Genus of flowering plants

Ericameria is a genus of North American shrubs in the family Asteraceae.

Ericameria is known by the common names goldenbush, rabbitbrush, turpentine bush, and rabbitbush. Most are shrubs, but one species (E. parishii) can reach tree stature. They are distributed in western Canada (Saskatchewan, Alberta, British Columbia) western United States (from the western Great Plains to the Pacific) and northern Mexico. Bright yellow flower heads adorn the plants in late summer. All the species have disc florets, while some have ray florets but others do not.
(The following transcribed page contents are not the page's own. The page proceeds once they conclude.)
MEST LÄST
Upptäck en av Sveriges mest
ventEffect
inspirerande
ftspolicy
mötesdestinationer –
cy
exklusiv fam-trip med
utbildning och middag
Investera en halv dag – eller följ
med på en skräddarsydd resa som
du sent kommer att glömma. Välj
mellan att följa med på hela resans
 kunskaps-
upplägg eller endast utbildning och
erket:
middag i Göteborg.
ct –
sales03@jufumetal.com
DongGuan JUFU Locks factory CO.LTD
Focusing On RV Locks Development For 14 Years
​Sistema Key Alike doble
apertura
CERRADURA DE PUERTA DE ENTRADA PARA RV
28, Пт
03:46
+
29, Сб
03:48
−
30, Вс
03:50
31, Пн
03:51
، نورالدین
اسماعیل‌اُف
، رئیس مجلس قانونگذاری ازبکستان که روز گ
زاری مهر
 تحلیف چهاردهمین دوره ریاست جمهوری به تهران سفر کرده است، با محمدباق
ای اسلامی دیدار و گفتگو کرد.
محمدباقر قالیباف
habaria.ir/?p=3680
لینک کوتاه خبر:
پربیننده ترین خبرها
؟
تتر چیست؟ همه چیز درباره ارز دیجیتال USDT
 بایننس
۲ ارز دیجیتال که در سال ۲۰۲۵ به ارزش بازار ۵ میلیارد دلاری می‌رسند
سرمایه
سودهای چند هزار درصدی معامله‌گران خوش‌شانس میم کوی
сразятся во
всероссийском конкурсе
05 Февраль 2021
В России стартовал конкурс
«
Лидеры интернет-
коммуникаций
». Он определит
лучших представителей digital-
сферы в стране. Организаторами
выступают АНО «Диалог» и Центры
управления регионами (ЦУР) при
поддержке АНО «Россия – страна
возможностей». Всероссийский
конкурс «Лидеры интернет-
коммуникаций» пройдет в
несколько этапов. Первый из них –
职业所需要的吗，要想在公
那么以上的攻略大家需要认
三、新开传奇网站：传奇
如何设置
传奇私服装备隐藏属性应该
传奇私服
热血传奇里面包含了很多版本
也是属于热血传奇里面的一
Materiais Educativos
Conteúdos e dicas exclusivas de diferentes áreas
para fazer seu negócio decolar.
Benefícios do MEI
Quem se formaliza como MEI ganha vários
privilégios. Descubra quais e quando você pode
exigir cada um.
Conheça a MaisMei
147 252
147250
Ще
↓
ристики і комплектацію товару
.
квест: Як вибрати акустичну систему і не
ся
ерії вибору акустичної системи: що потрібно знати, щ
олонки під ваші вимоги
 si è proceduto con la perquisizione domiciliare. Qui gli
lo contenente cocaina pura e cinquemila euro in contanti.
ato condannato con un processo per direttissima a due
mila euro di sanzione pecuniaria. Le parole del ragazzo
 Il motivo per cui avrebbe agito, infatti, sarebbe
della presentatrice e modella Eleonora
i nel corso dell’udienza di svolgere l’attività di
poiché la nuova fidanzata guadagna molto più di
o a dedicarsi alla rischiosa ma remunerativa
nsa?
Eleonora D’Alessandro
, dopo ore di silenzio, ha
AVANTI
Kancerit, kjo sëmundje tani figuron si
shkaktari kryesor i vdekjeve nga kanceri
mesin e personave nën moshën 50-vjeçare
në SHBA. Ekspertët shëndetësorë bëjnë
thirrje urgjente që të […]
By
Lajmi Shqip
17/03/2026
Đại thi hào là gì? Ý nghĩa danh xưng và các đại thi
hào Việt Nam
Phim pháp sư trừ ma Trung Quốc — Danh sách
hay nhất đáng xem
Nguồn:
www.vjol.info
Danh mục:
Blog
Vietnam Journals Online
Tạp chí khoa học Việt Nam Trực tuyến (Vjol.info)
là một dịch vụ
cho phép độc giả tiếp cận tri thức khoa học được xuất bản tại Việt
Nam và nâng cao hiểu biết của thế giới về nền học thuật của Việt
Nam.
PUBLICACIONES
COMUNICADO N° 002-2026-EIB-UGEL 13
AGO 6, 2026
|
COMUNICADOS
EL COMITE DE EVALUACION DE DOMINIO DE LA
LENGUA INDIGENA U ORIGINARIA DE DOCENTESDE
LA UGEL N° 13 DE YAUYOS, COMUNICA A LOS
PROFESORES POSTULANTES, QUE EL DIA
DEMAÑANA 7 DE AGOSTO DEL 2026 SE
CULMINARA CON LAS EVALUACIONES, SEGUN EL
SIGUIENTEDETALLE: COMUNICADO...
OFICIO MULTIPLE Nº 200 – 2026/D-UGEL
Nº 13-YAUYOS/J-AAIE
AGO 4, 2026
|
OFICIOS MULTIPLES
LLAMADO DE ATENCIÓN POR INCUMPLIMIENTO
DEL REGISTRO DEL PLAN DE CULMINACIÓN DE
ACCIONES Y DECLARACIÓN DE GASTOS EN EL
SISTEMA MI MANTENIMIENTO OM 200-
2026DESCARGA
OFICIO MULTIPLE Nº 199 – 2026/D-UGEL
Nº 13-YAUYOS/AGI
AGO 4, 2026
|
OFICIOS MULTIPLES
Ericameria nauseosa, (synonym Chrysothamnus nauseosus), is known for its production of latex.

== Etymology ==
Ericameria is based on the genus name Erica and the Greek word meros ('part'), in reference to the similarity of the plant's leaves to those of Erica.

== Uses ==
This genus has a number of admirable landscape plants for heavily alkaline soils, but most species need extensive rejuvenation pruning every three years, making not ideal for common yards. Overwatering will kill the plants.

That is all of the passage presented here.